WHAT THE TASK ASKS
Using the entries that follow, collect the lines where the word "util" appears.

DATASET RECORDS
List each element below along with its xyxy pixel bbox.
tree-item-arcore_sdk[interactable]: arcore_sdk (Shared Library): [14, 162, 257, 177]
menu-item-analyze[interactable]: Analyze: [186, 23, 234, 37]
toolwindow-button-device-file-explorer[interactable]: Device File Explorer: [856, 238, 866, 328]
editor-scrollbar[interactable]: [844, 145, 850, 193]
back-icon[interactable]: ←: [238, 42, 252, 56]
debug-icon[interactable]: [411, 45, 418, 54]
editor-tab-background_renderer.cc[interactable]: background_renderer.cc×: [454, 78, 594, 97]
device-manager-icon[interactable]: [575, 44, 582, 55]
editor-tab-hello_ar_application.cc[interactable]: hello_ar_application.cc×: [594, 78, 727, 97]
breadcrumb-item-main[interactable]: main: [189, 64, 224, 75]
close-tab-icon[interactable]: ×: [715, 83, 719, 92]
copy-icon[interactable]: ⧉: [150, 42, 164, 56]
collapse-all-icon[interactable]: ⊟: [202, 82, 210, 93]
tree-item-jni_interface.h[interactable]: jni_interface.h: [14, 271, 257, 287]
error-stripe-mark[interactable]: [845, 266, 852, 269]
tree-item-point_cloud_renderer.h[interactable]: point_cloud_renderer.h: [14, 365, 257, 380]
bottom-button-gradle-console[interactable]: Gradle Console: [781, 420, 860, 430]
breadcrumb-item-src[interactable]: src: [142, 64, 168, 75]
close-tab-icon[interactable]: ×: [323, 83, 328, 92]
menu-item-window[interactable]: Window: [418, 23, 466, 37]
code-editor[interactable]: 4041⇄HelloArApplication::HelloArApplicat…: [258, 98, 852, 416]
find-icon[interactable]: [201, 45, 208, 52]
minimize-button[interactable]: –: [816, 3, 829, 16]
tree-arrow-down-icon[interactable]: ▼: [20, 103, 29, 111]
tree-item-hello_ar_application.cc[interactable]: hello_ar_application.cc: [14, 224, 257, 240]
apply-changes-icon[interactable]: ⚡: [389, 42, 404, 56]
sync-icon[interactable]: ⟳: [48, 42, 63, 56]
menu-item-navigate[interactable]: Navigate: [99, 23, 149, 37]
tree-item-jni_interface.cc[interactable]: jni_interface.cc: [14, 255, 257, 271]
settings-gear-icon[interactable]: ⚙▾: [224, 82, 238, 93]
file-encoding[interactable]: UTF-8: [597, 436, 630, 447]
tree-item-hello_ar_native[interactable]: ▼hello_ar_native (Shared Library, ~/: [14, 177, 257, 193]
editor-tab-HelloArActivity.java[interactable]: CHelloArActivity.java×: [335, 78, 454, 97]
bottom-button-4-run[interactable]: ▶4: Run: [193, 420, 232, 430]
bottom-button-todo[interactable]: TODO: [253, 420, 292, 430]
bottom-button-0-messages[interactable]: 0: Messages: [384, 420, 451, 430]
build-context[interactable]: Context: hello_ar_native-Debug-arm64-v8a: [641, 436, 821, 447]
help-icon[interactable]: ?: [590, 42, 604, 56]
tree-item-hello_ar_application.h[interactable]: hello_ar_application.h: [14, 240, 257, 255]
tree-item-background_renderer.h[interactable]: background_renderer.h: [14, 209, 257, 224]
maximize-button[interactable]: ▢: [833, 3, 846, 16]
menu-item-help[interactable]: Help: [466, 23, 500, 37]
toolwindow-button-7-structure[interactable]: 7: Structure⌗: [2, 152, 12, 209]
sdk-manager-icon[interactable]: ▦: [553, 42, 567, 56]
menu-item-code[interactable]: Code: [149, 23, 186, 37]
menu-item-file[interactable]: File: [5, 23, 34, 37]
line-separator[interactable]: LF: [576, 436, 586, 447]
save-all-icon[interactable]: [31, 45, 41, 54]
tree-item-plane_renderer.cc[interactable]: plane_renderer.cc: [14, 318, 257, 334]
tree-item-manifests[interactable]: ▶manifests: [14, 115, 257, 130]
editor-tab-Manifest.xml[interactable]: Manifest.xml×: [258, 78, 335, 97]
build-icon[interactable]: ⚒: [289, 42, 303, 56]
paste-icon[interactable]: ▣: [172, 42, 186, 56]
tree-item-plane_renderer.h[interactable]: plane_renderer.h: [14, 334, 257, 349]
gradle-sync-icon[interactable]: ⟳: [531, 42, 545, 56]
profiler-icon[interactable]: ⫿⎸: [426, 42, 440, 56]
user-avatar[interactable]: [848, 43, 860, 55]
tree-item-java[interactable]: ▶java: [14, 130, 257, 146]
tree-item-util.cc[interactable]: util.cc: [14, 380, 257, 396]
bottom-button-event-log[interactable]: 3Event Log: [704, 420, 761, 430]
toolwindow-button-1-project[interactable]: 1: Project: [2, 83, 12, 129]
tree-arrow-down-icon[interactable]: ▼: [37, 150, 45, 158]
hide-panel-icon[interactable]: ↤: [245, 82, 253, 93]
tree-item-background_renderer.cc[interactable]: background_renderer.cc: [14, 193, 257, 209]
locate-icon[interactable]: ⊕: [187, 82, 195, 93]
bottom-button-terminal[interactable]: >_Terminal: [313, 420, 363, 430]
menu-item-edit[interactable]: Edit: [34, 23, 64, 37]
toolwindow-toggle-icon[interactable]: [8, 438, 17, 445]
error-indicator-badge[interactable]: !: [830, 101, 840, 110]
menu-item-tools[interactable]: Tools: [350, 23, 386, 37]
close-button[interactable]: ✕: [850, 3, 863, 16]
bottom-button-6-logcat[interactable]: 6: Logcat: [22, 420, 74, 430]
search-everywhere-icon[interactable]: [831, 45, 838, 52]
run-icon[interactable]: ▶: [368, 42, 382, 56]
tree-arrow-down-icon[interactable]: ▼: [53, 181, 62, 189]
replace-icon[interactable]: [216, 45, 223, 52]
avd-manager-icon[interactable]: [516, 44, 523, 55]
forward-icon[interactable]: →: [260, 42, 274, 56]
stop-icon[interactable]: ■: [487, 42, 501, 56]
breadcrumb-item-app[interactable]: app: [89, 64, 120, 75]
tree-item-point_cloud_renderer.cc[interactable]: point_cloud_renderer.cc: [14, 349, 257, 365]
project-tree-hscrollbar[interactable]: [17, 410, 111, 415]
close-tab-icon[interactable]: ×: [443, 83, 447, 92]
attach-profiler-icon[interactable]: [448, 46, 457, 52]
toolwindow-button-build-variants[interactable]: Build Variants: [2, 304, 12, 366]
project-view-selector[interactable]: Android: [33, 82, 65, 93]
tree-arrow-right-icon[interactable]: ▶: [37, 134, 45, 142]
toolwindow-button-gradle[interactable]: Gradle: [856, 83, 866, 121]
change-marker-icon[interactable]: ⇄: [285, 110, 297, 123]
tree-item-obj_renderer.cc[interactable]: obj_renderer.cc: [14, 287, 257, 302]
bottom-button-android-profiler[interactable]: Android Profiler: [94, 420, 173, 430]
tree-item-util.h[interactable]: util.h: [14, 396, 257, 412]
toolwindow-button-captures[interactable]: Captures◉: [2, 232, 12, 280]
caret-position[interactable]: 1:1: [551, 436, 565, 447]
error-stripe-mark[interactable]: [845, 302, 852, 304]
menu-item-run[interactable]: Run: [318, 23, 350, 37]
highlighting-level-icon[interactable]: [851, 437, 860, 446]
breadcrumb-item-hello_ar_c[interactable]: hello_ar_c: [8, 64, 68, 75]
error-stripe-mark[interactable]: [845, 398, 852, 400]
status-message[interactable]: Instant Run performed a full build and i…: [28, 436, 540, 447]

ANSWER
tree-item-util.cc[interactable]: util.cc: [14, 380, 257, 396]
tree-item-util.h[interactable]: util.h: [14, 396, 257, 412]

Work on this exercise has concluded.